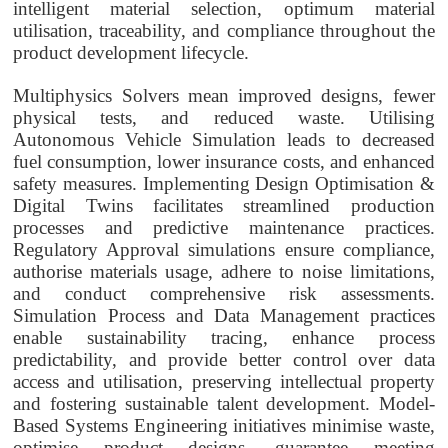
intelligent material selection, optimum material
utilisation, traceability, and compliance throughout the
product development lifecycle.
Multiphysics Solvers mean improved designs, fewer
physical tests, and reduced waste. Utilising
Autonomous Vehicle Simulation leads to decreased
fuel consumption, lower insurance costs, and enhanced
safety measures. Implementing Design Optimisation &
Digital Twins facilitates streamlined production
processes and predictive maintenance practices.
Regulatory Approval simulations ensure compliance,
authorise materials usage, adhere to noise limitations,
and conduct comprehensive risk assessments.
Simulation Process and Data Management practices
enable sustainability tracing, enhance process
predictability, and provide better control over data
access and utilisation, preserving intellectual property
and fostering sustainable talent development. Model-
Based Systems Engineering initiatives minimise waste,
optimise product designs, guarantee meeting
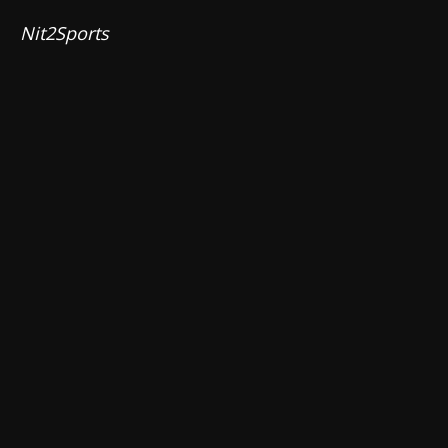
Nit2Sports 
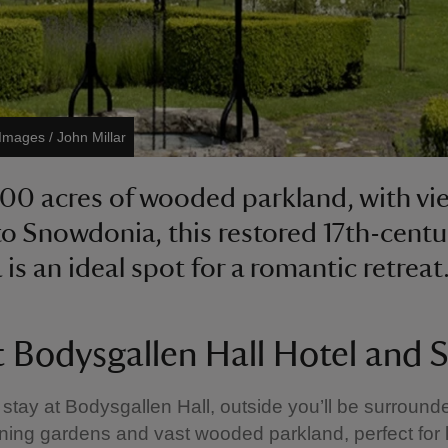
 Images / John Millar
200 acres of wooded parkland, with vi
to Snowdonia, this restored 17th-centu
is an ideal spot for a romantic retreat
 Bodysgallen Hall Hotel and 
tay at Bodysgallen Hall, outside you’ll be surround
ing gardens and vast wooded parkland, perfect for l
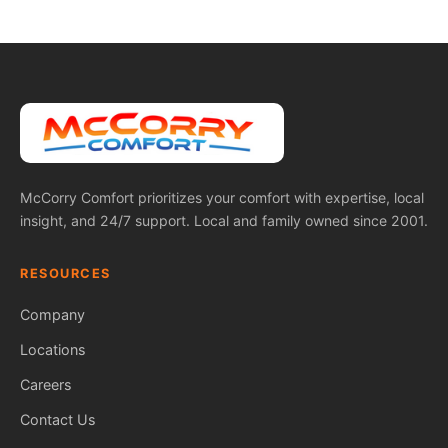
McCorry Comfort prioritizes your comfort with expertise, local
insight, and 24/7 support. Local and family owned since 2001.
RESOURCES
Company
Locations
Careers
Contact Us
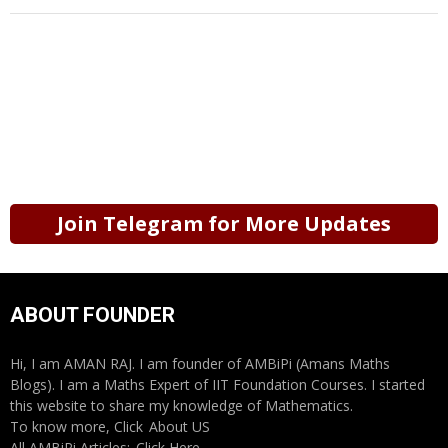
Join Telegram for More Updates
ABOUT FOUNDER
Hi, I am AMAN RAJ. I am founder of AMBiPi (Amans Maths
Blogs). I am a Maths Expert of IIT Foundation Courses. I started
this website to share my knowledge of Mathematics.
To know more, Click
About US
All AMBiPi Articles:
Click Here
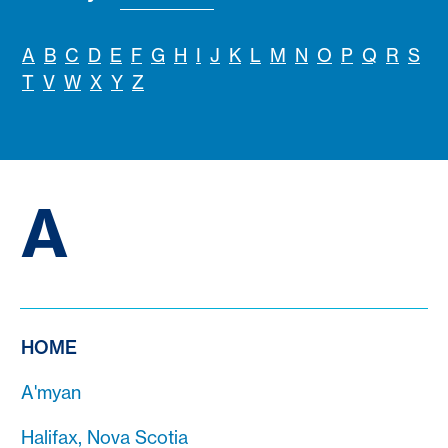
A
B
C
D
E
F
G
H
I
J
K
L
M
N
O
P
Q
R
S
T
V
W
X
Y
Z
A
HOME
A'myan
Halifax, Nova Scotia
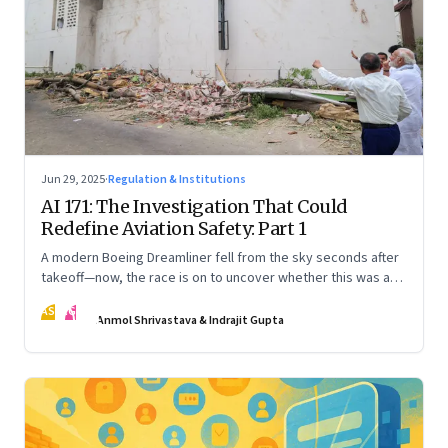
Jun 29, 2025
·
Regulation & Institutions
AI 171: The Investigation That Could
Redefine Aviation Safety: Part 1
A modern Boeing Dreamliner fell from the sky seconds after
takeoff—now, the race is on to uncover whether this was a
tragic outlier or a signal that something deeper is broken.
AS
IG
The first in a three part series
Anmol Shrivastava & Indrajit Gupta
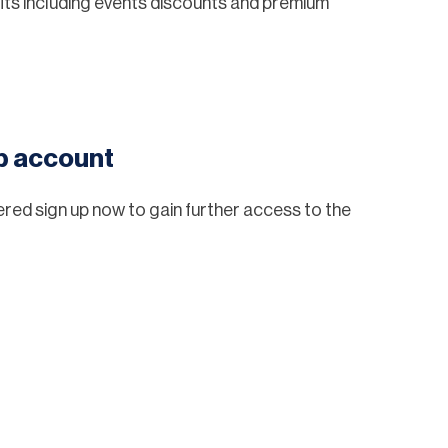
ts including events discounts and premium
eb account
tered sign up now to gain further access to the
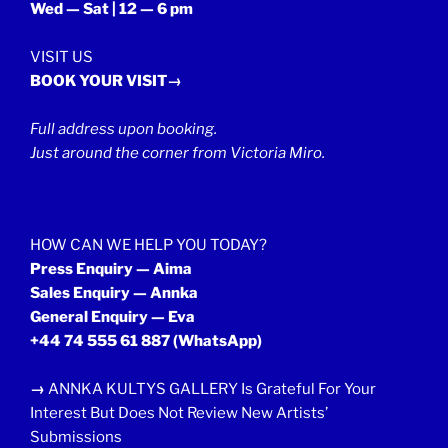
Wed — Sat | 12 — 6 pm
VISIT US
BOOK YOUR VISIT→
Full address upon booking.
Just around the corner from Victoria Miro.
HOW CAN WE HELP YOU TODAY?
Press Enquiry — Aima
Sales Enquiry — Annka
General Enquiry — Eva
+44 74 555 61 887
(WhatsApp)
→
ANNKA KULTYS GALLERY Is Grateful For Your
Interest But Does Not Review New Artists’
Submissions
==
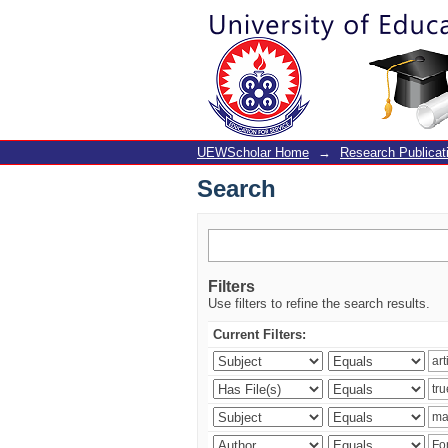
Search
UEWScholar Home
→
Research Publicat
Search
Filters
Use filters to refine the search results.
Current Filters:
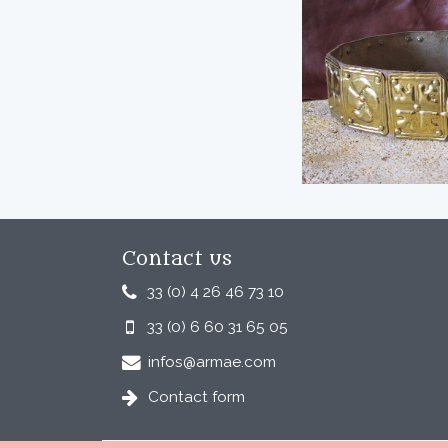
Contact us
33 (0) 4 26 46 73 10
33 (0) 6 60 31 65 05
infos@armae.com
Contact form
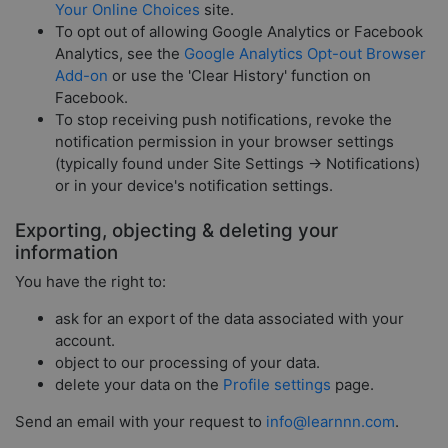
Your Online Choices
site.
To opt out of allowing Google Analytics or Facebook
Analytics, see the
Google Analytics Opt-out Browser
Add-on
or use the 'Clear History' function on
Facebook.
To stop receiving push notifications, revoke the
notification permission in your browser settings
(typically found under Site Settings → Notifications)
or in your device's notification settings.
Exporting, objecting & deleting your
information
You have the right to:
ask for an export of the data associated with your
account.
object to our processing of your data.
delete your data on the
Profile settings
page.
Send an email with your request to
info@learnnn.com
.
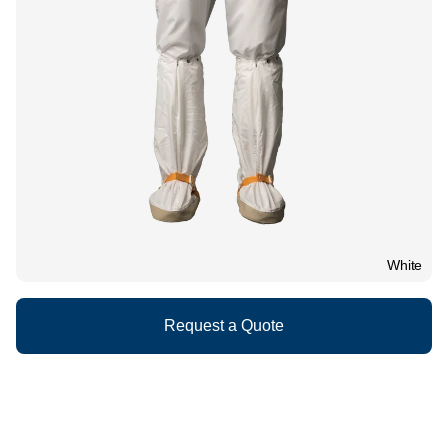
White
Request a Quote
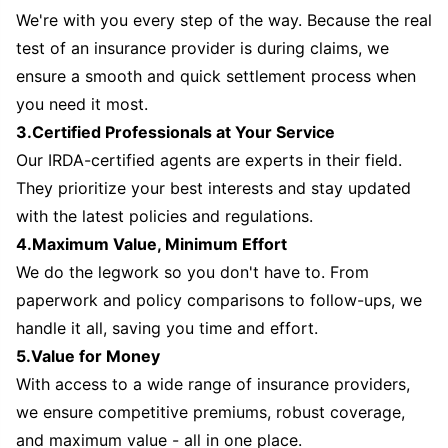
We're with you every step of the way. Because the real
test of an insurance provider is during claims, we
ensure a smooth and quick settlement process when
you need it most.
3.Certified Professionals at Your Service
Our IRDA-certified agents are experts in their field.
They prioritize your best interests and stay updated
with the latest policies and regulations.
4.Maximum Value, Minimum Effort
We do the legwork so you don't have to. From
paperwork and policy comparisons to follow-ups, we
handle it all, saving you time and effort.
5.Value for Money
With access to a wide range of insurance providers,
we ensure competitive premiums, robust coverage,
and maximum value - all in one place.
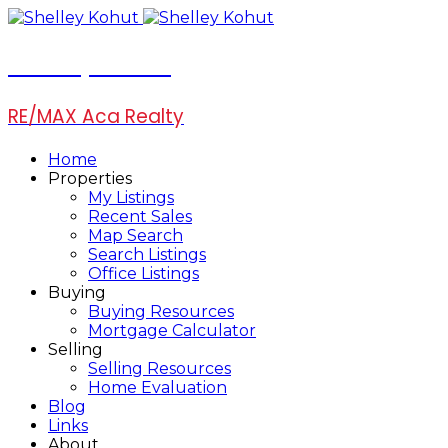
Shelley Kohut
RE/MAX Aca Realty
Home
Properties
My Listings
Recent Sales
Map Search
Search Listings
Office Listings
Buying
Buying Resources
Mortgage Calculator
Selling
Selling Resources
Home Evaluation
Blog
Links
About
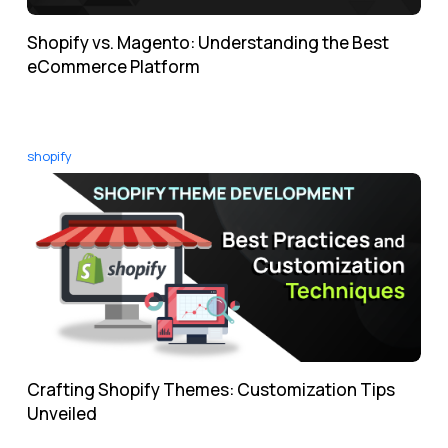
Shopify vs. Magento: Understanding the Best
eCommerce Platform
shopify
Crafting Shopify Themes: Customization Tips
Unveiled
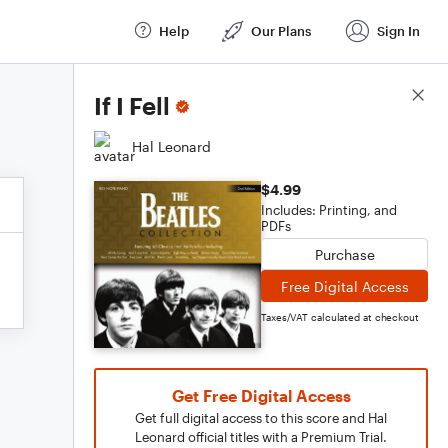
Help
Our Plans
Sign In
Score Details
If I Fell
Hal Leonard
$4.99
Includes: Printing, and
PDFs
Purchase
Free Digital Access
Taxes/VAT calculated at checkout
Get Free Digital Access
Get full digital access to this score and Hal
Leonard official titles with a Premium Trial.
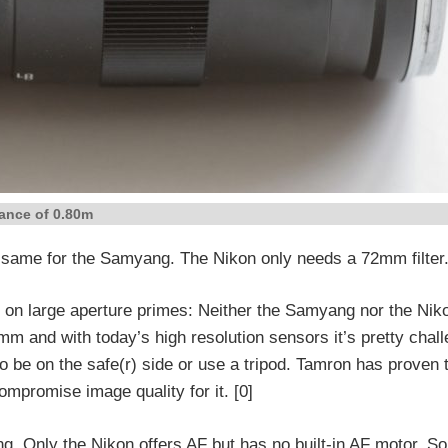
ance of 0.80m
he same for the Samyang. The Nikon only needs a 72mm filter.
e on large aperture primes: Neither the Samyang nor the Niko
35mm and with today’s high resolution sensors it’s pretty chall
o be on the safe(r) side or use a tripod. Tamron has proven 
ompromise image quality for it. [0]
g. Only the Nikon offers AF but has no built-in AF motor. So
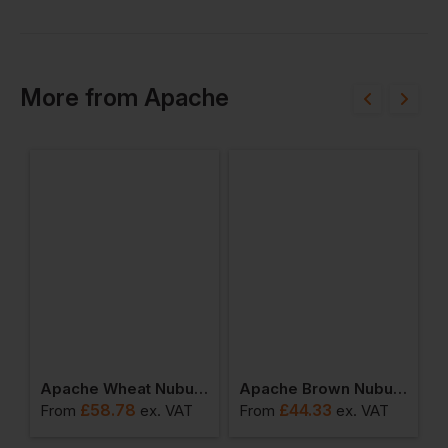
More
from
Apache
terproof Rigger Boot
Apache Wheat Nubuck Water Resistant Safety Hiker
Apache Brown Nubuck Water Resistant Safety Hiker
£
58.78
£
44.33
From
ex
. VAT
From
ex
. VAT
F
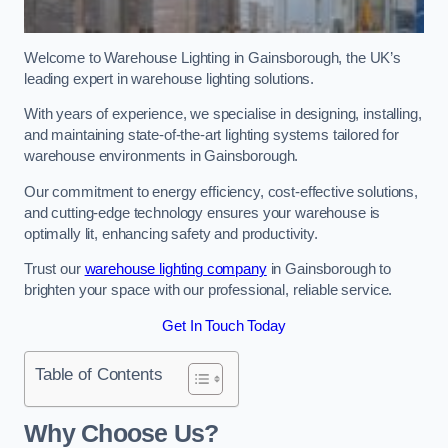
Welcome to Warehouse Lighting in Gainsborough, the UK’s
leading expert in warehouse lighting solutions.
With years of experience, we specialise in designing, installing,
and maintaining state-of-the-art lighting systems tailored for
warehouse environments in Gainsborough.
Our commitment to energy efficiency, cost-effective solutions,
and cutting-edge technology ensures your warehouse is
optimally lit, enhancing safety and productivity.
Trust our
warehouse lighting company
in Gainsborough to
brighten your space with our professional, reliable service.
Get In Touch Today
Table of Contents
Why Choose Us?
...
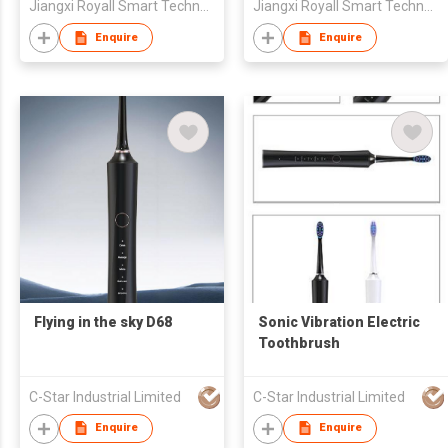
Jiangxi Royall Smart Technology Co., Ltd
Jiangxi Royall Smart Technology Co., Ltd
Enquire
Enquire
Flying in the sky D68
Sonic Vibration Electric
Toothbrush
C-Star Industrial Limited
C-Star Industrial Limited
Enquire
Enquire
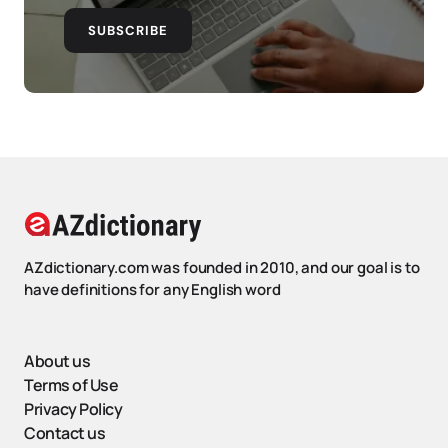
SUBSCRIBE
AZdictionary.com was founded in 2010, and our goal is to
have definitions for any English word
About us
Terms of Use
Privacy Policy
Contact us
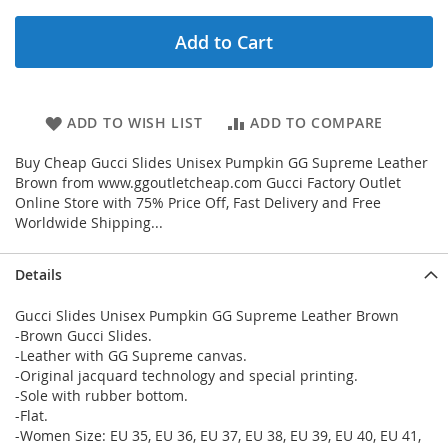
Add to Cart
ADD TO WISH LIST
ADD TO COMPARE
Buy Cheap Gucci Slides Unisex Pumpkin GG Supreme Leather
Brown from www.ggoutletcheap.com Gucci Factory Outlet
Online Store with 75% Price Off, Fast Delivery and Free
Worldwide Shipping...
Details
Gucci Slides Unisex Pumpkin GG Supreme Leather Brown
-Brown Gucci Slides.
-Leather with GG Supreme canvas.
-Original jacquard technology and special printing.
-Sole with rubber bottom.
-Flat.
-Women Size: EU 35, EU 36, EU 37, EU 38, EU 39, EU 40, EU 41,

▶ **Brief**:
Using the entries above, write out exactly the lines from the one with "Simulation Process and" through the one with "A modern Boeing", ends included. Leave out any pictures.

▶ **Solved problem**:
Simulation Process and Data Management practices
enable sustainability tracing, enhance process
predictability, and provide better control over data
access and utilisation, preserving intellectual property
and fostering sustainable talent development. Model-
Based Systems Engineering initiatives minimise waste,
optimise product designs, guarantee meeting
Nit2Sports 
 Images / John Millar
200 acres of wooded parkland, with vi
to Snowdonia, this restored 17th-centu
is an ideal spot for a romantic retreat
 Bodysgallen Hall Hotel and 
tay at Bodysgallen Hall, outside you’ll be surround
ing gardens and vast wooded parkland, perfect for l
McCorry Comfort prioritizes your comfort with expertise, local
insight, and 24/7 support. Local and family owned since 2001.
RESOURCES
Company
Locations
Careers
Contact Us
Join Telegram for More Updates
ABOUT FOUNDER
Hi, I am AMAN RAJ. I am founder of AMBiPi (Amans Maths
Blogs). I am a Maths Expert of IIT Foundation Courses. I started
this website to share my knowledge of Mathematics.
To know more, Click
About US
All AMBiPi Articles:
Click Here
A
B
C
D
E
F
G
H
I
J
K
L
M
N
O
P
Q
R
S
T
V
W
X
Y
Z
A
HOME
A'myan
Halifax, Nova Scotia
Jun 29, 2025
·
Regulation & Institutions
AI 171: The Investigation That Could
Redefine Aviation Safety: Part 1
A modern Boeing Dreamliner fell from the sky seconds after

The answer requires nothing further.